Exercise description
Filter the entries for the word "Events". Copy each line in which it occurs.

Excerpted data

◆ ◆ ◆ ◆ ◆ ◆ ◆

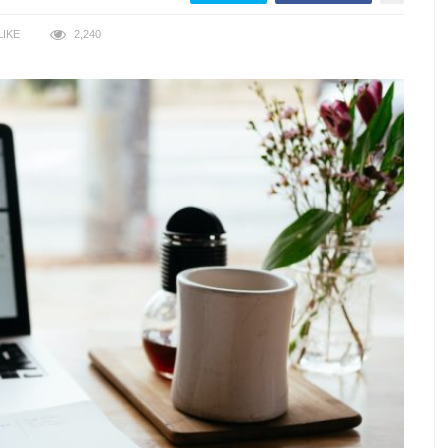
LIKE
2,240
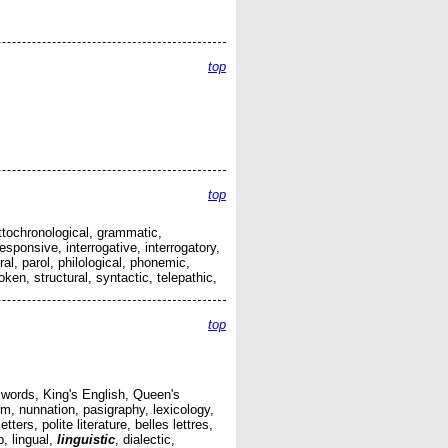
top
top
ttochronological, grammatic,
sponsive, interrogative, interrogatory,
al, parol, philological, phonemic,
en, structural, syntactic, telepathic,
top
 words, King's English, Queen's
, nunnation, pasigraphy, lexicology,
ers, polite literature, belles lettres,
, lingual,
linguistic
, dialectic,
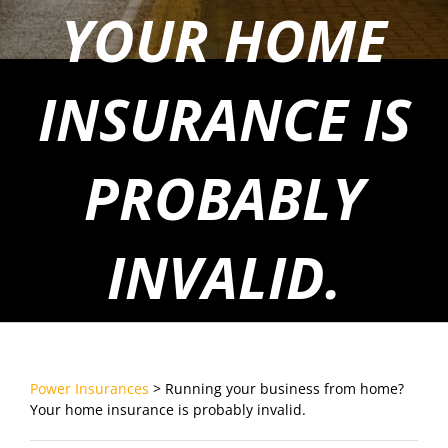
YOUR HOME
INSURANCE IS
PROBABLY
INVALID.
Power Insurances
>
Running your business from home?
Your home insurance is probably invalid.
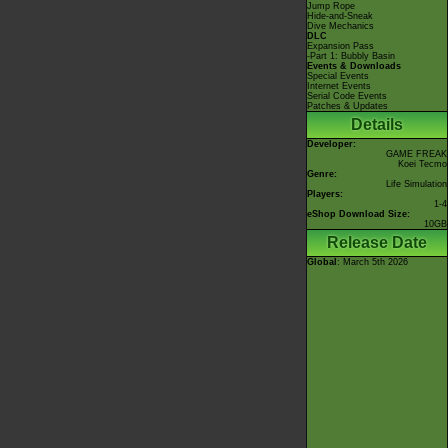
Jump Rope
Hide-and-Sneak
Dive Mechanics
DLC
Expansion Pass
-Part 1: Bubbly Basin
Events & Downloads
Special Events
Internet Events
Serial Code Events
Patches & Updates
Details
Developer:
GAME FREAK
Koei Tecmo
Genre:
Life Simulation
Players:
1-4
eShop Download Size:
10GB
Release Date
Global
: March 5th 2026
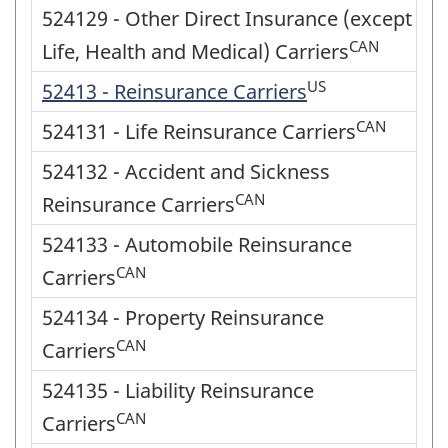
524129 - Other Direct Insurance (except
CAN
Life, Health and Medical) Carriers
US
52413 - Reinsurance Carriers
CAN
524131 - Life Reinsurance Carriers
524132 - Accident and Sickness
CAN
Reinsurance Carriers
524133 - Automobile Reinsurance
CAN
Carriers
524134 - Property Reinsurance
CAN
Carriers
524135 - Liability Reinsurance
CAN
Carriers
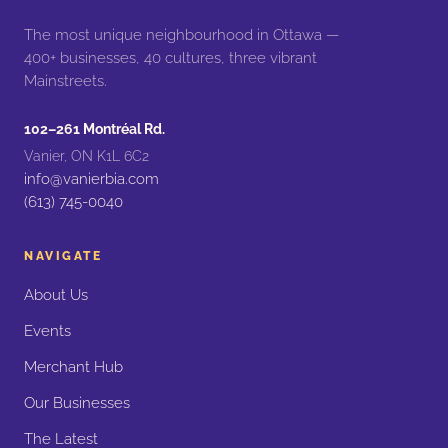
The most unique neighbourhood in Ottawa —
400+ businesses, 40 cultures, three vibrant
Mainstreets.
102–261 Montréal Rd.
Vanier, ON K1L 6C2
info@vanierbia.com
(613) 745-0040
NAVIGATE
About Us
Events
Merchant Hub
Our Businesses
The Latest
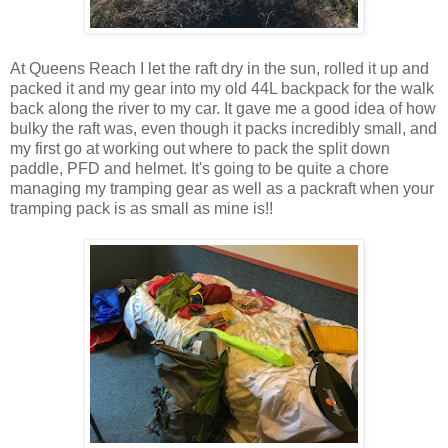
At Queens Reach I let the raft dry in the sun, rolled it up and
packed it and my gear into my old 44L backpack for the walk
back along the river to my car. It gave me a good idea of how
bulky the raft was, even though it packs incredibly small, and
my first go at working out where to pack the split down
paddle, PFD and helmet. It's going to be quite a chore
managing my tramping gear as well as a packraft when your
tramping pack is as small as mine is!!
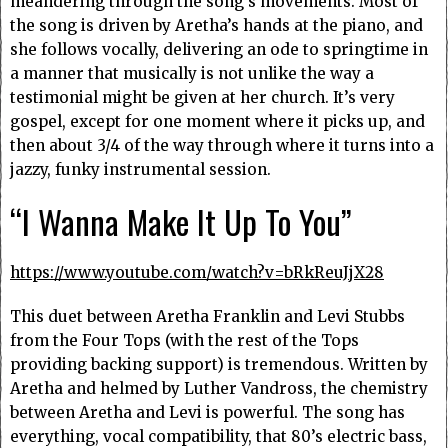
meandering through the song’s movements. Most of
the song is driven by Aretha’s hands at the piano, and
she follows vocally, delivering an ode to springtime in
a manner that musically is not unlike the way a
testimonial might be given at her church. It’s very
gospel, except for one moment where it picks up, and
then about 3/4 of the way through where it turns into a
jazzy, funky instrumental session.
“I Wanna Make It Up To You”
https://www.youtube.com/watch?v=bRkReuJjX28
This duet between Aretha Franklin and Levi Stubbs
from the Four Tops (with the rest of the Tops
providing backing support) is tremendous. Written by
Aretha and helmed by Luther Vandross, the chemistry
between Aretha and Levi is powerful. The song has
everything, vocal compatibility, that 80’s electric bass,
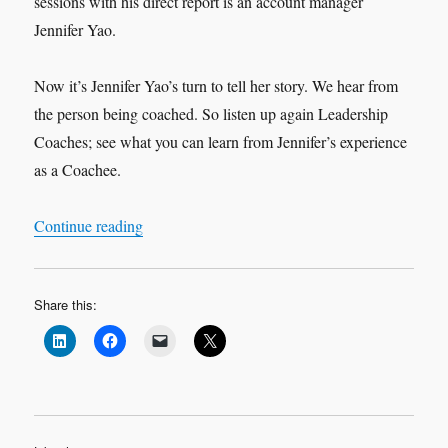
sessions with his direct report is an account manager
Jennifer Yao.
Now it’s Jennifer Yao’s turn to tell her story. We hear from
the person being coached. So listen up again Leadership
Coaches; see what you can learn from Jennifer’s experience
as a Coachee.
“Leadership Interview: Jennifer Yao ‘My Exper
Continue reading
Share this:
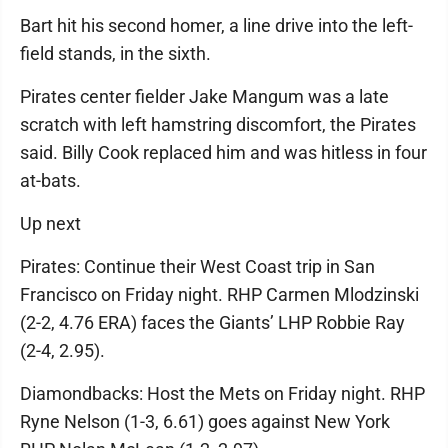
Bart hit his second homer, a line drive into the left-
field stands, in the sixth.
Pirates center fielder Jake Mangum was a late
scratch with left hamstring discomfort, the Pirates
said. Billy Cook replaced him and was hitless in four
at-bats.
Up next
Pirates: Continue their West Coast trip in San
Francisco on Friday night. RHP Carmen Mlodzinski
(2-2, 4.76 ERA) faces the Giants’ LHP Robbie Ray
(2-4, 2.95).
Diamondbacks: Host the Mets on Friday night. RHP
Ryne Nelson (1-3, 6.61) goes against New York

◆ ◆ ◆ ◆ ◆ ◆ ◆

Reply
Events & Downloads
Special Events
Internet Events
Serial Code Events
Events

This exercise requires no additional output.